SOURCE DATA: Begin
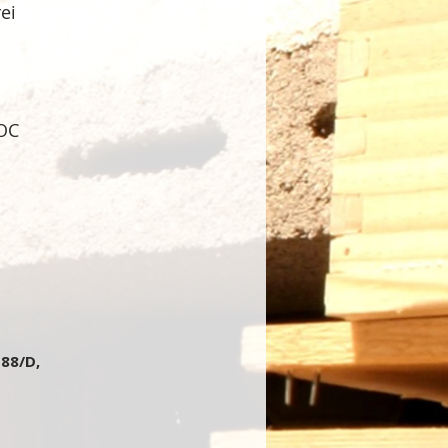
ei
DOC
 88/D,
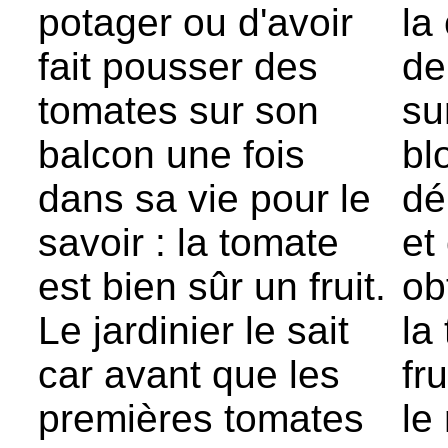
potager ou d'avoir
la
fait pousser des
de
tomates sur son
su
balcon une fois
bl
dans sa vie pour le
dé
savoir : la tomate
et
est bien sûr un fruit.
ob
Le jardinier le sait
la
car avant que les
fr
premières tomates
le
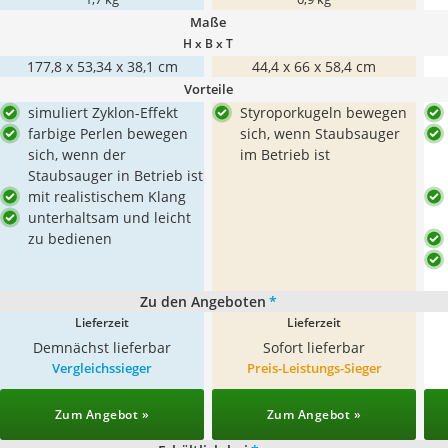
Maße
H x B x T
‎177,8 x 53,34 x 38,1 cm
44,4 x 66 x 58,4 cm
Vorteile
simuliert Zyklon-Effekt
Styroporkugeln bewegen
farbige Perlen bewegen
sich, wenn Staubsauger
sich, wenn der
im Betrieb ist
Staubsauger in Betrieb ist
mit realistischem Klang
unterhaltsam und leicht
zu bedienen
Zu den Angeboten
*
Lieferzeit
Lieferzeit
Demnächst lieferbar
Sofort lieferbar
Vergleichssieger
Preis-Leistungs-Sieger
Zum Angebot »
Zum Angebot »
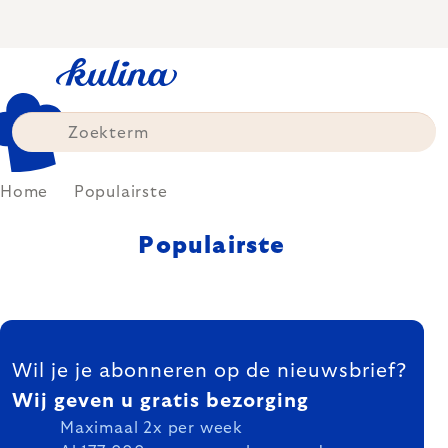
Skip
to
content
Home
Populairste
Populairste
FOOTER
Wil je je abonneren op de nieuwsbrief?
Wij geven u gratis bezorging
Maximaal 2x per week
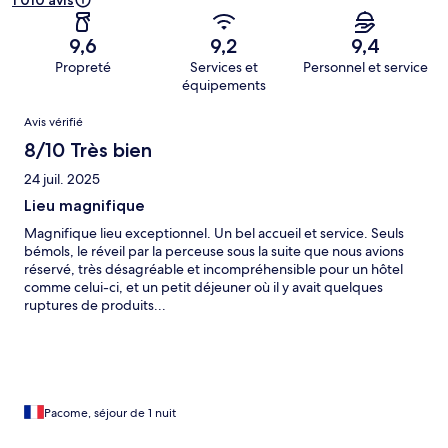
1 010 avis
9,6
9,2
9,4
Propreté
Services et
Personnel et service
équipements
Avis
Avis vérifié
8/10 Très bien
24 juil. 2025
Lieu magnifique
Magnifique lieu exceptionnel. Un bel accueil et service. Seuls
bémols, le réveil par la perceuse sous la suite que nous avions
réservé, très désagréable et incompréhensible pour un hôtel
comme celui-ci, et un petit déjeuner où il y avait quelques
ruptures de produits...
Pacome, séjour de 1 nuit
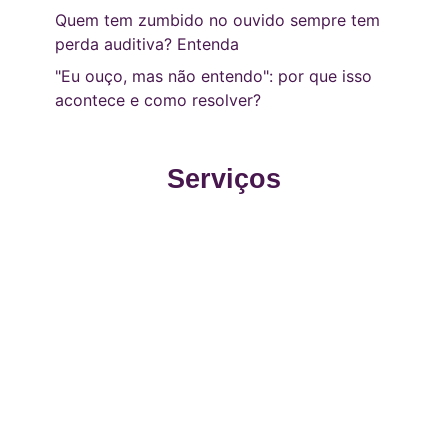
Quem tem zumbido no ouvido sempre tem
perda auditiva? Entenda
"Eu ouço, mas não entendo": por que isso
acontece e como resolver?
Serviços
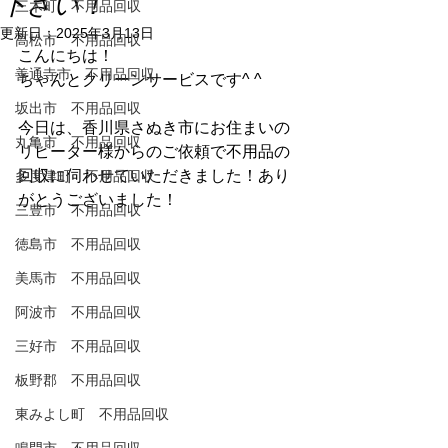
下さい！
三木町 不用品回収
更新日：
2025年3月13日
高松市 不用品回収
こんにちは！
善通寺市 不用品回収
ちゃんとクリーンサービスです^ ^
坂出市 不用品回収
今日は、香川県さぬき市にお住まいの
丸亀市 不用品回収
リピーター様からのご依頼で不用品の
回収に伺わせていただきました！あり
多度津町 不用品回収
がとうございました！
三豊市 不用品回収
徳島市 不用品回収
美馬市 不用品回収
阿波市 不用品回収
三好市 不用品回収
板野郡 不用品回収
東みよし町 不用品回収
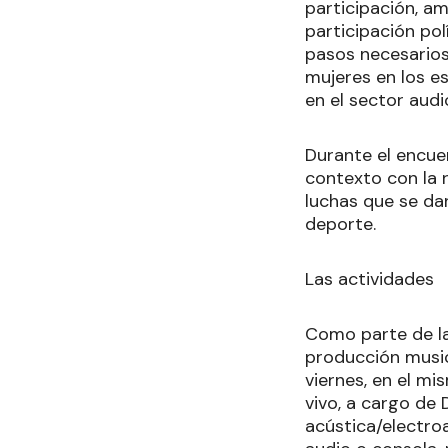
participación, a
participación pol
pasos necesarios 
mujeres en los e
en el sector audi
Durante el encue
contexto con la r
luchas que se dan
deporte.
Las actividades
Como parte de las
producción musica
viernes, en el mi
vivo, a cargo de
acústica/electro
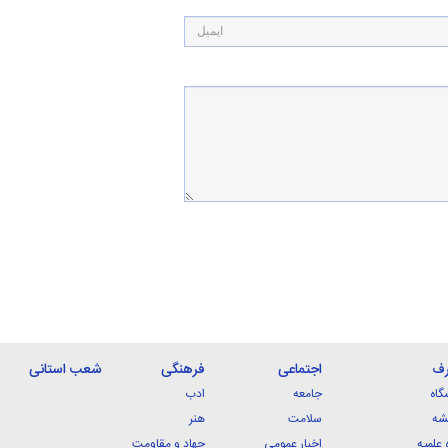
رف
اجتماعی
فرهنگی
شعب استانی
گاه
جامعه
ادب
شه
سلامت
هنر
 علمیه
اخبار عمومی
جهاد و مقاومت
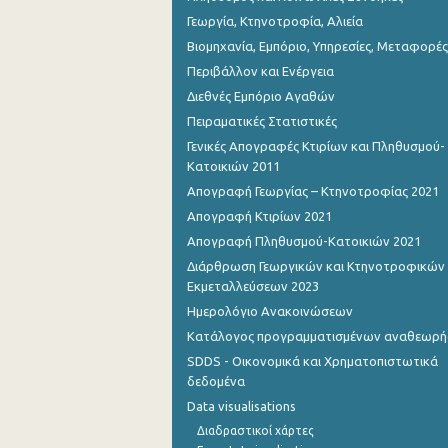
Γεωργία, Κτηνοτροφία, Αλιεία
Βιομηχανία, Εμπόριο, Υπηρεσίες, Μεταφορές
Περιβάλλον και Ενέργεια
Διεθνές Εμπόριο Αγαθών
Πειραματικές Στατιστικές
Γενικές Απογραφές Κτιρίων και Πληθυσμού-
Κατοικιών 2011
Απογραφή Γεωργίας – Κτηνοτροφίας 2021
Απογραφή Κτιρίων 2021
Απογραφή Πληθυσμού-Κατοικιών 2021
Διάρθρωση Γεωργικών και Κτηνοτροφικών
Εκμεταλλεύσεων 2023
Ημερολόγιο Ανακοινώσεων
Κατάλογος προγραμματισμένων αναθεωρ
SDDS - Οικονομικά και Χρηματοπιστωτικά
δεδομένα
Data visualisations
Διαδραστικοί χάρτες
SOURCE DATA: End
TASK TO COMPLETE: Each line from the first line of the entries through the line containing "Περιβάλλον και Ενέργεια" should be duplicated word for word, and nothing more; the pictures stay out.

EXERCISE RESPONSE:
ei
DOC
 88/D,
potager ou d'avoir
la
fait pousser des
de
tomates sur son
su
balcon une fois
bl
dans sa vie pour le
dé
savoir : la tomate
et
est bien sûr un fruit.
ob
Le jardinier le sait
la
car avant que les
fr
premières tomates
le
Maße
H x B x T
‎177,8 x 53,34 x 38,1 cm
44,4 x 66 x 58,4 cm
Vorteile
simuliert Zyklon-Effekt
Styroporkugeln bewegen
farbige Perlen bewegen
sich, wenn Staubsauger
sich, wenn der
im Betrieb ist
Staubsauger in Betrieb ist
mit realistischem Klang
unterhaltsam und leicht
zu bedienen
Zu den Angeboten
*
Lieferzeit
Lieferzeit
Demnächst lieferbar
Sofort lieferbar
Vergleichssieger
Preis-Leistungs-Sieger
Zum Angebot »
Zum Angebot »
Skip
to
content
Home
Populairste
Populairste
FOOTER
Wil je je abonneren op de nieuwsbrief?
Wij geven u gratis bezorging
Maximaal 2x per week
1 010 avis
9,6
9,2
9,4
Propreté
Services et
Personnel et service
équipements
Avis
Avis vérifié
8/10 Très bien
24 juil. 2025
Lieu magnifique
Magnifique lieu exceptionnel. Un bel accueil et service. Seuls
bémols, le réveil par la perceuse sous la suite que nous avions
réservé, très désagréable et incompréhensible pour un hôtel
comme celui-ci, et un petit déjeuner où il y avait quelques
ruptures de produits...
Pacome, séjour de 1 nuit
Quem tem zumbido no ouvido sempre tem
perda auditiva? Entenda
"Eu ouço, mas não entendo": por que isso
acontece e como resolver?
Serviços
下さい！
三木町 不用品回収
更新日：
2025年3月13日
高松市 不用品回収
こんにちは！
善通寺市 不用品回収
ちゃんとクリーンサービスです^ ^
坂出市 不用品回収
今日は、香川県さぬき市にお住まいの
丸亀市 不用品回収
リピーター様からのご依頼で不用品の
回収に伺わせていただきました！あり
多度津町 不用品回収
がとうございました！
三豊市 不用品回収
徳島市 不用品回収
美馬市 不用品回収
阿波市 不用品回収
三好市 不用品回収
板野郡 不用品回収
東みよし町 不用品回収
participación, a
participación pol
pasos necesarios 
mujeres en los e
en el sector audi
Durante el encue
contexto con la r
luchas que se dan
deporte.
Las actividades
Como parte de las
producción musica
viernes, en el mi
vivo, a cargo de
acústica/electro
رف
اجتماعی
فرهنگی
شعب استانی
گاه
جامعه
ادب
شه
سلامت
هنر
 علمیه
اخبار عمومی
جهاد و مقاومت
Γεωργία, Κτηνοτροφία, Αλιεία
Βιομηχανία, Εμπόριο, Υπηρεσίες, Μεταφορές
Περιβάλλον και Ενέργεια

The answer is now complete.